“Vi chiediamo aiuto per poter fare il nostro lavoro”. E’ il grido di allarme che risuona dal chiostro dell’ex convento del ‘400 che da qualche settimana ospita la nuova Procura di Catanzaro. A lanciarlo è stato il procuratore generale Giuseppe Lucantonio che davanti al ministro della Giustizia Carlo Nordio e il sottosegretario Andrea Del Mastro Della Valle ha evidenziato problemi di natura strutturale che riguardano il palazzo di Giustizia che si affaccia su piazza Matteotti: “Il tetto è crollato ed è insicuro. Nicola (Gratteri ndr) se ne è scappato giusto in tempo”, ha aggiunto scherzando ma auspicando che “il lavoro di squadra non cessi con questa inaugurazione ma vada avanti”.
L’appello a Nordio
L’appello a Nordio
Quello infrastrutturale è uno dei temi messi sul tavolo dal procuratore generale della Corte d’appello di Catanzaro. Non il solo perché tra le emergenze da affrontare resta di forte attualità quella della carenza degli organici, del personale amministrativo e tecnico.
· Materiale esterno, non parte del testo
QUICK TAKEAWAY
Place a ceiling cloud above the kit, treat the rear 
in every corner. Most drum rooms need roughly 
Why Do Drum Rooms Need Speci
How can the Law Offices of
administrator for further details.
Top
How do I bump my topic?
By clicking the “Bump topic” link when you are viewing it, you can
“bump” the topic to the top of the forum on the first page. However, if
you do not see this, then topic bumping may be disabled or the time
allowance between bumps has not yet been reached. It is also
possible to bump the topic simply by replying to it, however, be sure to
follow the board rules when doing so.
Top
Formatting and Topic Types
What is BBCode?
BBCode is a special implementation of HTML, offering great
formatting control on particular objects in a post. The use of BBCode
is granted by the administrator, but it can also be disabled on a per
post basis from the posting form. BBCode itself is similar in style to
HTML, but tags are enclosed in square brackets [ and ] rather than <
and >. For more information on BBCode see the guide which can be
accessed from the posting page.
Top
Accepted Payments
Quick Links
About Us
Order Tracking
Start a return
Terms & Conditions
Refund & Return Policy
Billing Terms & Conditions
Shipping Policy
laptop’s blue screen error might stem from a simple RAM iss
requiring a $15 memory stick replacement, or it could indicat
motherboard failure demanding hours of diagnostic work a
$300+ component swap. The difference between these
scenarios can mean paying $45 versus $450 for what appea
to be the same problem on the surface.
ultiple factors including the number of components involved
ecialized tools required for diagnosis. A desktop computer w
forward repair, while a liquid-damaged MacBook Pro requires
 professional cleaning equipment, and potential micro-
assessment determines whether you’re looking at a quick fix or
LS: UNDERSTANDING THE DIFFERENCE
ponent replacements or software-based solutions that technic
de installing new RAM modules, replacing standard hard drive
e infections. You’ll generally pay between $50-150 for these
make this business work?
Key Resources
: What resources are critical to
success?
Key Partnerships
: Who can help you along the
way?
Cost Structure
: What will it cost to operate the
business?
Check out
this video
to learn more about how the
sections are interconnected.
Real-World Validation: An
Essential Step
Come dire: la Riforma Cartabia oltre a non aver risolto la questione ha anche peggiorato la vita dei magistrati. “Lei che ha fatto per tanti anni il pubblico ministero ed è stato nelle aule di giustizia – ha detto rivolgendosi Lucantonio rivolgendosi direttamente al ministro Nordio – sa bene che ci sono una serie di adempimenti che hanno moltiplicato per quattro il carico delle Procure”. Lavorare con dignità e con decoro è il minimo sindacale richiesto da chi come il procuratore Giuseppe Lucantonio è in trincea ogni giorno in uno dei territorio più esposti nella lotta alla ‘ndrangheta e al malaffare. E a rendere questo lavoro ancor più complicato è il turnover degli stessi magistrati. “Impossibile lavorare in una terra – ha sottolineato – in cui il 50% dei giudici dopo tre anni va via e dove con questo nuovo sistema si creerà il triplo delle incompatibilità rispetto al passato. Vi chiediamo aiuto perché le istituzioni ci devono aiutare per poter fare il nostro lavoro. Siamo certi che vi impegnerete al massimo, ci auguriamo che gli ostacoli, quando qualcuno vuole fare qualcosa, non siano frapposti per il gusto di frapporli ma siano manifestazioni di perplessità come si fa in una democrazia, nel rispetto delle persone e delle istituzioni”.